Among the entries, how many lines carry the string "Subscribe"? Give the number and nothing else.

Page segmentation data
* * * *

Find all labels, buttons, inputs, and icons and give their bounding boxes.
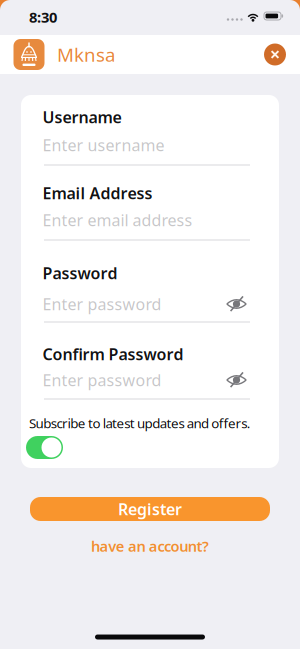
staticText: Enter password <box>42 369 162 391</box>
button[interactable]: Enter email address <box>21 210 279 230</box>
button[interactable]: have an account? <box>91 536 209 556</box>
staticText: Username <box>42 106 122 128</box>
staticText: have an account? <box>91 536 209 556</box>
button[interactable]: Register <box>30 497 270 521</box>
staticText: Mknsa <box>57 42 115 67</box>
button[interactable]: Close <box>264 44 286 66</box>
staticText: Enter password <box>42 293 162 315</box>
staticText: Confirm Password <box>42 343 184 365</box>
staticText: 8:30 <box>29 7 57 27</box>
button[interactable]: Enter password <box>21 370 279 390</box>
button[interactable]: Enter password <box>21 294 279 314</box>
staticText: Register <box>118 498 182 520</box>
staticText: Password <box>42 262 118 284</box>
staticText: Email Address <box>42 182 152 204</box>
button[interactable]: Enter username <box>21 135 279 155</box>
staticText: Enter email address <box>42 209 192 231</box>
button[interactable]: Show password <box>226 372 247 388</box>
staticText: Subscribe to latest updates and offers. <box>29 414 251 432</box>
staticText: Enter username <box>42 134 164 156</box>
button[interactable]: Subscribe to latest updates and offers <box>26 436 63 459</box>
button[interactable]: Show password <box>226 296 247 312</box>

* * * *

# Expected output
2